- Awards: National Teaching Fellowship (2022)

Academic background
- Alma mater: University of Edinburgh (MA) University of Manchester (PhD)
- Thesis: Media for movement and making the world : an examination of the Mesolithic experience of the world and the Mesolithic to Neolithic transition in the northern Irish Sea basin (2008)

Academic work
- Discipline: Archaeology Pedagogy
- Institutions: University of Manchester
- Website: hannahcobbarchaeology.wordpress.com

= Hannah Cobb =

Archaeologist

Hannah Cobb is an archaeologist at the University of Manchester, noted for her work on pedagogy, post-humanist theory, and diversity and equality in archaeology.

==Education==
Cobb was educated at the University of Edinburgh and the University of Manchester where she was awarded a PhD in 2008.

==Career and research==
Cobb is a Professor of Archaeology and Pedagogy at the University of Manchester. Her research focuses on the Mesolithic archaeology of north-west Europe, archaeological pedagogy, and equality and diversity in archaeology. Cobb has co-edited several monographs, including Investigating the Role of Fieldwork in Teaching and Learning Archaeology and Reconsidering Archaeological Fieldwork. Her work on archaeological pedagogy is strongly influenced by Manuel DeLanda and assemblage theory.

Cobb was the Founder and chair of the Chartered Institute for Archaeologists (CIFA) Equality & Diversity Group (2015-2021), and founded the EveryDigSexism Project. She also co-directs the Whitworth Park Community Archaeology and History project.

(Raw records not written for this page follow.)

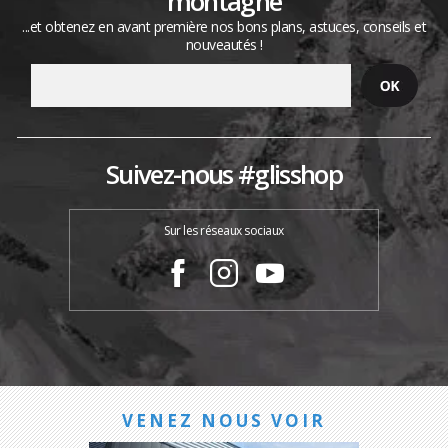
montagne
...et obtenez en avant première nos bons plans, astuces, conseils et
nouveautés !
Suivez-nous #glisshop
Sur les réseaux sociaux
VENEZ NOUS VOIR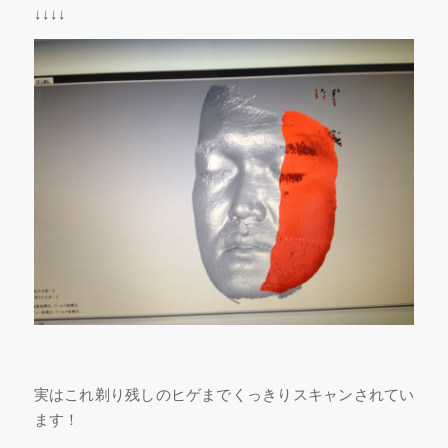
↓↓↓↓
実はこれ剃り残しのヒゲまでくっきりスキャンされてい
ます！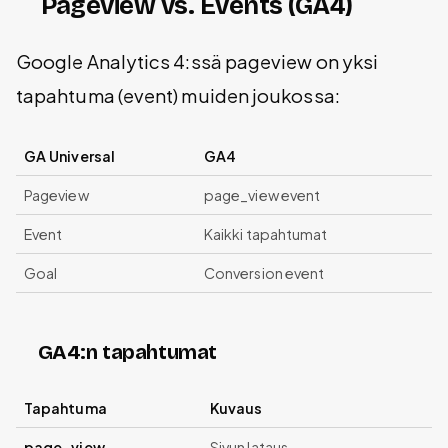
Pageview vs. Events (GA4)
Google Analytics 4:ssä pageview on yksi
tapahtuma (event) muiden joukossa:
GA Universal
GA4
Pageview
page_view event
Event
Kaikki tapahtumat
Goal
Conversion event
GA4:n tapahtumat
Tapahtuma
Kuvaus
page_view
Sivun lataus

===Selected publications===
Cobb's publications include:
- Investigating prehistoric hunter-gatherer identities: case studies from Palaeolithic and Mesolithic Europe
- Straight down the line? A queer consideration of hunter-gatherer studies in north-west Europe
- Croucher, Karina, Hannah L. Cobb, and Ange Brennan. 2008. Investigating the role of fieldwork in teaching and learning archaeology. Higher Education Academy, Subject Centre for History, Classics and Archaeology.
- Reconsidering archaeological fieldwork: exploring on-site relationships between theory and practice
- Assembling archaeological pedagogy. A theoretical framework for valuing pedagogy in archaeological interpretation and practice
- Archaeology: An Introduction
- Personal, political, pedagogic: challenging the binary bind in archaeological teaching, learning and fieldwork

===Awards and honours===
Cobb was awarded a National Teaching Fellowship from Advance HE in 2022. She is also a Member of the Chartered Institute for Archaeologists and a Senior Fellow of the Higher Education Academy. She was elected as a Fellow of the Society of Antiquaries of London (FSA) in 2016 and the Society of Antiquaries of Scotland (FSA Scot). The Ardnamurchan Transitions Project, which Cobb co-directs, was awarded the 2014 Archaeology Training Forum (ATF) Training Award.